では,それほどニューロンが多いのに,なぜ赤ん坊はモーツァルトやアインシュタインのような天才ではないのだろう。それは,ふんだんにニューロンを持っていても,その一部しかつながっていないからだ。したがって,脳に入ってきた情報は,ニューロンに取り込まれるものの,次にどこへ行けばいいかがわからない。不慣れな騒々しい都会の真ん中に放り出された人のように,赤ん坊の脳は,さまざまな可能性に囲まれていながら,その新しい世界を案内してくれる地図もコンパスも持ち合わせていないのだ。「生まれたばかりの赤ん坊は,麻薬によるトリップに似た,サイケデリックな幻覚を見ている」と,カナダ・モントリオールのマギル大学の神経科学者,ダニエル・レヴィンティンはその状態をわかりやすく説明する。

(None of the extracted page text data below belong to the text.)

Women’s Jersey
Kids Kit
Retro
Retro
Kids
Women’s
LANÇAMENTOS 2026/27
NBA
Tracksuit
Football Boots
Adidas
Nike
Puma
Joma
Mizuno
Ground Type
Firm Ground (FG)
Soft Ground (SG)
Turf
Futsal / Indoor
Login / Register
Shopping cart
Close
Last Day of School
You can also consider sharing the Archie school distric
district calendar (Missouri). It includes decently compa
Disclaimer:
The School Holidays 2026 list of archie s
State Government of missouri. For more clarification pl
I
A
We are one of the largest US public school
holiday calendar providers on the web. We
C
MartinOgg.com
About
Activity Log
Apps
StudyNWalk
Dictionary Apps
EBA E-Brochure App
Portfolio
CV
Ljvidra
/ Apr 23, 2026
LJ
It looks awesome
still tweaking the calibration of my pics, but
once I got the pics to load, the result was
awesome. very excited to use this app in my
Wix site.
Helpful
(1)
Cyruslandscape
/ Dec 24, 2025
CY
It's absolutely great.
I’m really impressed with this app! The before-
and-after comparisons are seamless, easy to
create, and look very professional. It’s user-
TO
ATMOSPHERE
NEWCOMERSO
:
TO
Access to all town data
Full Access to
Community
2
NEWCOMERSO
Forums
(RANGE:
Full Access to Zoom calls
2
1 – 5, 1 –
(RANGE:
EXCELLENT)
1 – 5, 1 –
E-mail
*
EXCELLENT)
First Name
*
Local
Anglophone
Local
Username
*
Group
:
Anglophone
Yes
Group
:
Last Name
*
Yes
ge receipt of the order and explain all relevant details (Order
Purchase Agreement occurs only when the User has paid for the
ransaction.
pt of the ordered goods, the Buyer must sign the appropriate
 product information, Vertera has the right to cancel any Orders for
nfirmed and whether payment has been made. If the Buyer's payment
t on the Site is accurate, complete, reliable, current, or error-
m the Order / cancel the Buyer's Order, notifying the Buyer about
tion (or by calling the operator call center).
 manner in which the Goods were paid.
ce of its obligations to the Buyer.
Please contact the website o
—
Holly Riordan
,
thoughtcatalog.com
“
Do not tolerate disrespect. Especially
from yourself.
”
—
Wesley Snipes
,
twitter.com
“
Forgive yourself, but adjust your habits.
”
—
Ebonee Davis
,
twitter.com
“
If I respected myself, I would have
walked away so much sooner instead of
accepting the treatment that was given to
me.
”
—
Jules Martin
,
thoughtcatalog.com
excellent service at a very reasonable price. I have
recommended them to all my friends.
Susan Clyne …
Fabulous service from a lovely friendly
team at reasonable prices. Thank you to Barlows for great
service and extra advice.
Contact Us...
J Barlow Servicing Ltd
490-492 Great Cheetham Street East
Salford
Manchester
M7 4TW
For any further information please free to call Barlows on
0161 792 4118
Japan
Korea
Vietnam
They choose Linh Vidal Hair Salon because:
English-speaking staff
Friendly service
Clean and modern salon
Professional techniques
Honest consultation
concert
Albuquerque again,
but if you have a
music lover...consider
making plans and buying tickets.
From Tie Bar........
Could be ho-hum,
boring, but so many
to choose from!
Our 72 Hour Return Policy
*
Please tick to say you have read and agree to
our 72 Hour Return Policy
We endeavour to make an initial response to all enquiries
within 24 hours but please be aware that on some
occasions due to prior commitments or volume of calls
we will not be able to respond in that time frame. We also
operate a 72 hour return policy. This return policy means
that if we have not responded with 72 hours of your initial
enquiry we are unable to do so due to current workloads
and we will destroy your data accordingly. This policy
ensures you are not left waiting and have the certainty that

フランシス・ジェンセン エイミー・エリス・ナット 渡辺久子(訳) (2015). 10代の脳:反抗期と思春期の子どもにどう対処するか 文藝春秋 pp. 59
(Jensen, F. E. & Nutt, A. E. (2015). The teenage brain: A neuroscientist’s survival guide to raising adolescents and young adults. New York: Harper.)